== DIRECTIONS ==
Your task is to show every line in the listing below that includes "Trump".

== ENTRIES SHOWN ==
★ ★ ★ ★ ★ ★ ★

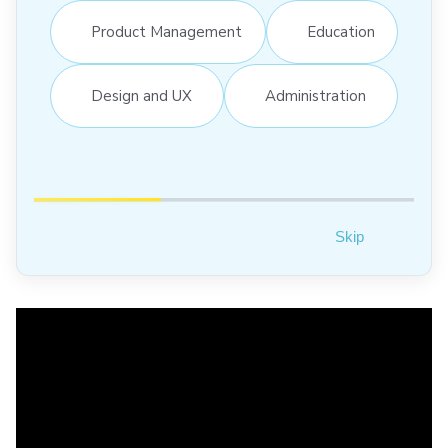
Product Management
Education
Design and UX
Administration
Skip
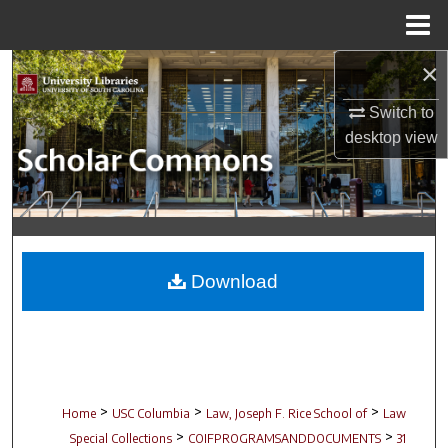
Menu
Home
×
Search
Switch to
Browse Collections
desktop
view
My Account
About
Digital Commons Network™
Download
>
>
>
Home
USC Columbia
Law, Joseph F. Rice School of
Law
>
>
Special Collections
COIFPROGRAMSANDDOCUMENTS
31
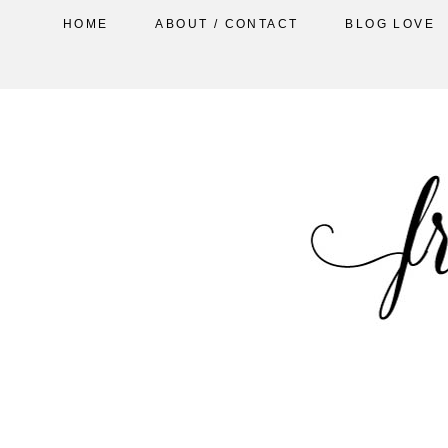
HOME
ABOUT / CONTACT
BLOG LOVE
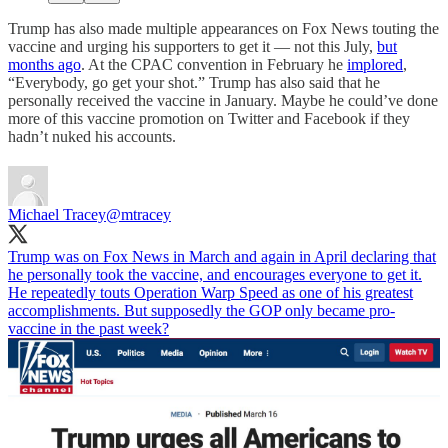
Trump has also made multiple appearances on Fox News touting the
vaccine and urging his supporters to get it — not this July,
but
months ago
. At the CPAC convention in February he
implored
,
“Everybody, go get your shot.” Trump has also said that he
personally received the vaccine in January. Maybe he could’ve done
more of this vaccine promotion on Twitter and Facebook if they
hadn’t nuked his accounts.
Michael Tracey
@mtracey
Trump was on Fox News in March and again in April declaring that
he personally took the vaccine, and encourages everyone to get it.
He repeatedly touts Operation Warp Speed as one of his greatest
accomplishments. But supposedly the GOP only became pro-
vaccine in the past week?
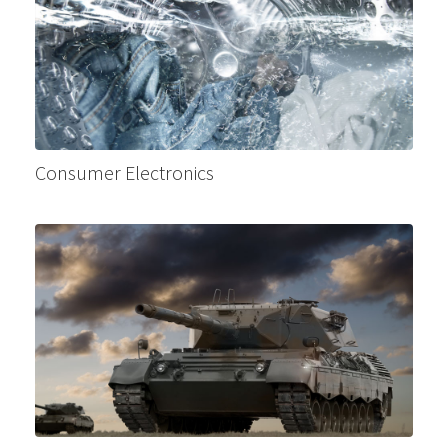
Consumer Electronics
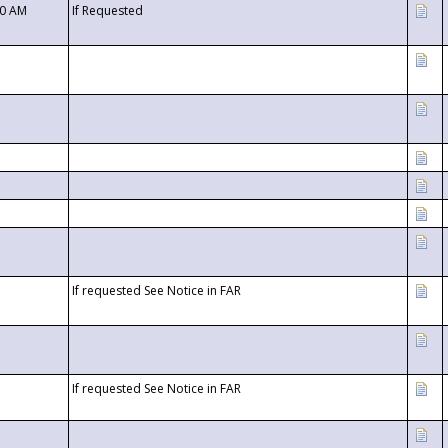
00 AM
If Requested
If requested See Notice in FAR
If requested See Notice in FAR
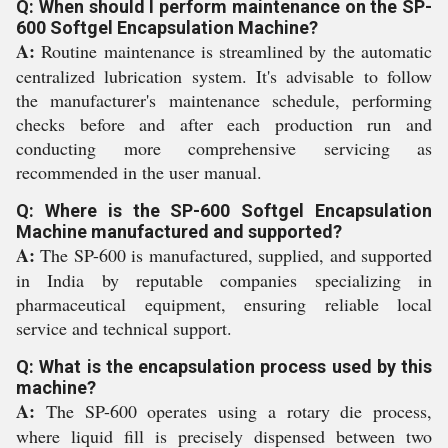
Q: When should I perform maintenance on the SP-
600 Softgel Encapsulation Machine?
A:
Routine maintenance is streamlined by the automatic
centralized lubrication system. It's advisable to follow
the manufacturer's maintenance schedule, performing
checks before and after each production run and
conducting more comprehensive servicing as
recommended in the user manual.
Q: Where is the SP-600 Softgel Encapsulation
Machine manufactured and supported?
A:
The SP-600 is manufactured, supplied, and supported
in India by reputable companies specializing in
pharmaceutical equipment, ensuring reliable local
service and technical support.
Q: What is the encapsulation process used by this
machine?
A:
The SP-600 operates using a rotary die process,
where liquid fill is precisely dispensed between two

★ ★ ★ ★ ★ ★ ★

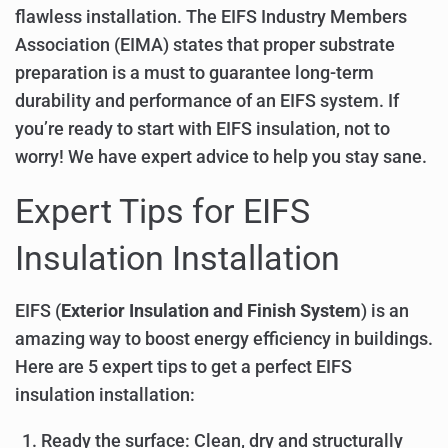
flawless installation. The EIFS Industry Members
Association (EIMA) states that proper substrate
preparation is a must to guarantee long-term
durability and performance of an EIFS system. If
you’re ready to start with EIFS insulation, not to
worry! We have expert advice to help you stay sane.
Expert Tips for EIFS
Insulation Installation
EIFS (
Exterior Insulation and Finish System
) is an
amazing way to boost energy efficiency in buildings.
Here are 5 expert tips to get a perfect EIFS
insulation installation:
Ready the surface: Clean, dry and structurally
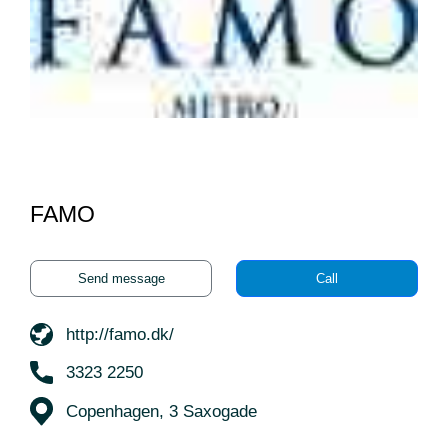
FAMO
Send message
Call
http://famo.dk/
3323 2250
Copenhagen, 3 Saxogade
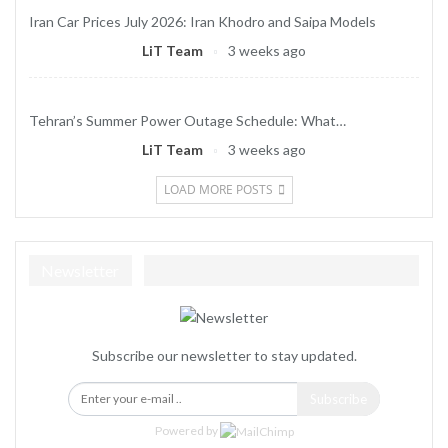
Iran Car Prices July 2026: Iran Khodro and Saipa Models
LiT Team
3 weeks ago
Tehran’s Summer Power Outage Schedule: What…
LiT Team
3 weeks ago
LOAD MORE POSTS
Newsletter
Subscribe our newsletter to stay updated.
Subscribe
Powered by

★ ★ ★ ★ ★ ★ ★

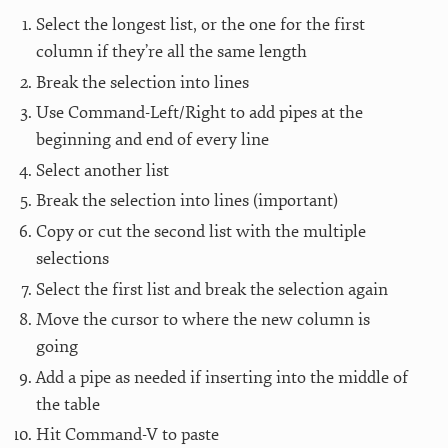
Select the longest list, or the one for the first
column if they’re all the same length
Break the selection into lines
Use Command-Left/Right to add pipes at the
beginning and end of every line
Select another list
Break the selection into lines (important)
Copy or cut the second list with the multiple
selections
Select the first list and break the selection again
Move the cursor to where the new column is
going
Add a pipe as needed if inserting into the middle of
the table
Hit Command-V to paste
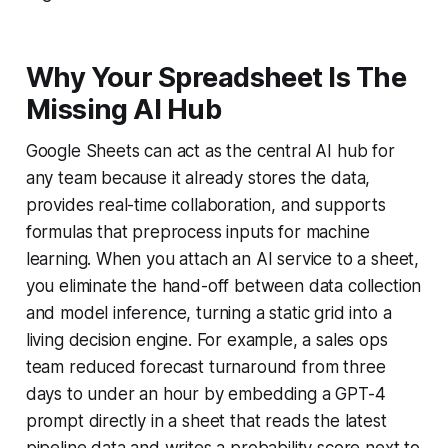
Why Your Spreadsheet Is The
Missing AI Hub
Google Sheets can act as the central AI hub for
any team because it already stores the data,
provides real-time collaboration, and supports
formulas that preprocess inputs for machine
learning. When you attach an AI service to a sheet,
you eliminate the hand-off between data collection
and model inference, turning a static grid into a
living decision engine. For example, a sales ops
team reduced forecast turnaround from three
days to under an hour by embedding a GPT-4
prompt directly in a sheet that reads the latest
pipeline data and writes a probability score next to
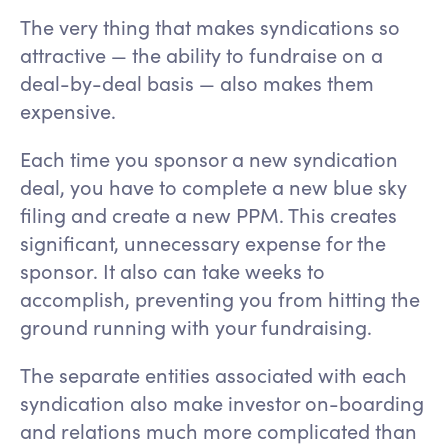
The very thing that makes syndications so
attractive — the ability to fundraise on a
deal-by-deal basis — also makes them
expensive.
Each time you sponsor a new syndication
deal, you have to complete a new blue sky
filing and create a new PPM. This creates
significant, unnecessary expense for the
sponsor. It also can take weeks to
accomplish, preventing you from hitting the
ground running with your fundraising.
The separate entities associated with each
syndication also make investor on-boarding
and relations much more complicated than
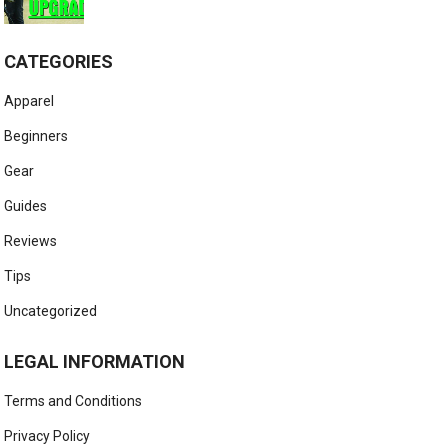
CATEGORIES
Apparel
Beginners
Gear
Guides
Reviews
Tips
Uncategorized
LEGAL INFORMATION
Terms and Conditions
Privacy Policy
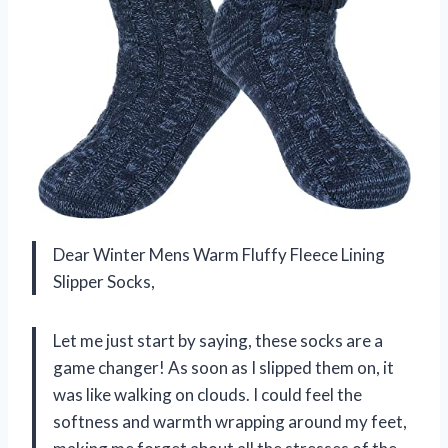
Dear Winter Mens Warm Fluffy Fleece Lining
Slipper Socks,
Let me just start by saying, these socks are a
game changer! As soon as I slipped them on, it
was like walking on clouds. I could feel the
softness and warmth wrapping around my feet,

★ ★ ★ ★ ★ ★ ★

== SOLVED PROBLEM ==
Trump has also made multiple appearances on Fox News touting the
“Everybody, go get your shot.” Trump has also said that he
Trump was on Fox News in March and again in April declaring that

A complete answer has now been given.